見極められない上司の機嫌……気遣いコミュニケーションにチャンス
最初にご紹介するのは、リモート環境下での、上司への“プチご相談・ご確認作業”に、日々神経をすり減らしているFu-manさんです。
会議を設定するほどではないものの、メールやチャットでは済ましきれない相談・確認事項が生じたとき、どう応対すれば粗相がないか……。Fu-manさんの頭の中では、その都度ひとり脳内会議が開催されています。
「この程度の相談内容で、上司にわざわざ“〇〇の相談”といったスケジュールを飛ばして良いのか不安」「かといって、チャットで片づけることも気が引けてしまう」「チャットでは疑問点を解消しきれないことも多いものの、そのたびに質問していては相手に嫌がられそうで不安」といった声が目立ちました。「細かな疑問を気軽に聞けなくなった」という人まで出てきています。
また、オフィスで働いていた際には、上司の都合や機嫌の良さそうなタイミングを見計らって確認しに行くことができましたが、リモートでは無理。社員同士のカレンダー共有はなされても、カレンダーでは、上司や同僚の機嫌やコンディションは読み取れません。「上司が休憩中なのか、多忙なのか、リモート環境では見極めきれない」といった、”最善のお伺いタイミング”の見計らいに苦心する声も見られました。
そんなFu-manさんは、聞いて教わることが多い20代の新人世代だけでなく、中間管理職世代である30代・40代男性にも多く見られました。
彼らの多くは、社内の空気や他人の行動を敏感に察知しながら、上司・先輩へ礼節ある態度で振る舞い、細やかな気遣いを発揮し、不意の叱責を回避してきました。それこそがサラリーマンとしての正しい振る舞いだと叩きこまれてきたからです。それゆえにリモートでは“上司のコンディション察知”が難しく、頭を抱えることが多いようです。

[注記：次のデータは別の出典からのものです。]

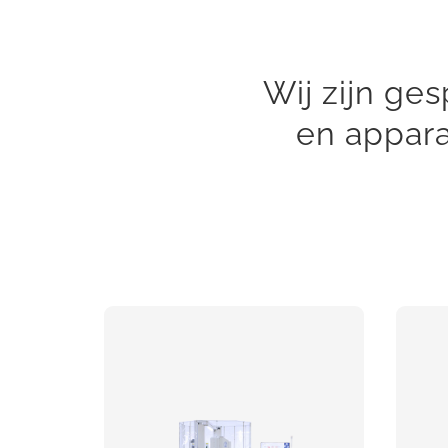
Wij zijn ge
en appara
Automatische
terminal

また、転職・異動をしたばかりの人にとっても、気軽に相談しづらい状況はつらい環境です。このことを懸念し、「転職にはブレーキがかかる」という声も見られました。
CX発想のヒント “日本人の気遣い方”に寄り添った社内コミュニケーションに可能性
「業務をスムーズにするべく、社内はチャット中心のフランクなコミュニケーションへ!」といった号令をかける企業も増えつつあります。しかし、企業風土・部署の雰囲気・社員の世代によって、“フランクなコミュニケーション”への移行には、まだまだ差があることも事実です。現在一般的なチャットシステムは、海外企業の提供サービスであることが多いため、日本人ならではの”気遣いの美学”や”人の機微を察知して動きたがる”という性質までは想定されていません。日本人ならではの”気遣い”に寄り添った、社内コミュニケーション支援ツール・仕組みの構築には、隠れたニーズがありそうです。